Tuesday, February 17

David Brooks on the stimulus

The Conversation:

This is going to unleash the familiar debate on what should be the role of policy intellectuals in the White House. Some dumb Republicans are going to get some mileage by attacking the idea of a White House run by geeks. Some smug Democrats are going to claim that of course they have intellectuals since they are the party of reason and intellect.

The correct position is the one held by self-loathing intellectuals, like Isaiah Berlin, Edmund Burke, James Madison, Michael Oakeshott and others. These were pointy heads who understood the limits of what pointy heads can know. The phrase for this outlook is epistemological modesty, which would make a fine vanity license plate.

The idea is that the world is too complex for us to know, and therefore policies should be designed that take account of our ignorance. Whether the Obama administration understands this is an open question.

Geithner seems to. He designed the outlines of a bank bailout plan on the supposition that government can’t accurately price toxic assets, or effectively run banks. That was nicely modest, though the infants on Wall Street, who are seeking a savior, panned the idea.

On the other hand, the stimulus package was designed by people who have complete faith in government technocrats, who think an agency can triple its size overnight and still be managed efficiently, who think government knows enough about business to set salaries.
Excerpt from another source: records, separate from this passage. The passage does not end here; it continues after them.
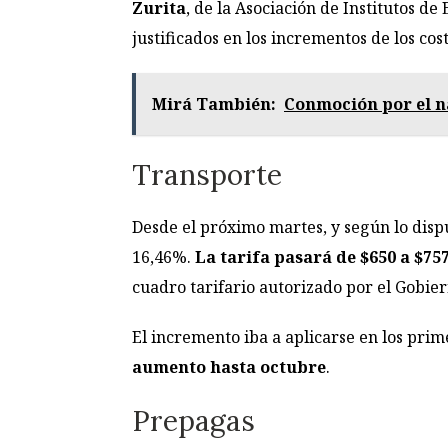
Zurita
, de la Asociación de Institutos d
justificados en los incrementos de los co
Mirá También:
Conmoción por el n
Transporte
Desde el próximo martes, y según lo disp
16,46%.
La tarifa pasará de $650 a $75
cuadro tarifario autorizado por el Gobier
El incremento iba a aplicarse en los prim
aumento hasta octubre
.
Prepagas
Some people think government officials know enough to run the auto industry.

[...]

This stimulus has two gigantic problems. One. It forever after raises the budget baseline. That means it’s true cost, as The Washington Post reported, is $3 trillion. We’re going to have budget deficits worth 15 percent of gross domestic product, and there is absolutely no political path to addressing them because there is no bipartisan trust. No one party can move alone when it comes to cutting benefits and raising taxes.

In other words, a no-exit-strategy stimulus exacerbates our long-term disaster.

My second problem is the greed. Shoving permanent programs into a stimulus bill means you get a lot of terrible permanent programs. We need a fundamental rethinking of our infrastructure policies, but instead we just throw fast money into obsolete and useless programs (see Popular Mechanics’ reporting on this). Instead of carefully planning a new Head Start, we’re going to try to throw together a bunch of programs in a rushed stimulus fashion. The evidence shows that good Head Start really works but bad Head Start is terrible. We’re going to get the latter.

As for the broader point that capitalists can be pretty dumb. Granted. But the market does have a mechanism for educating itself: prices, and in some cases bankruptcy. Government lacks a self-correction mechanism, or at least a good one.

The odd thing is very few conservatives consider me conservative any more because I am so pro-government. But the events of the past few weeks have made me sound like a raving libertarian. The administration has taken its faith in government to such an extreme I’m turning into Ayn Rand. Help!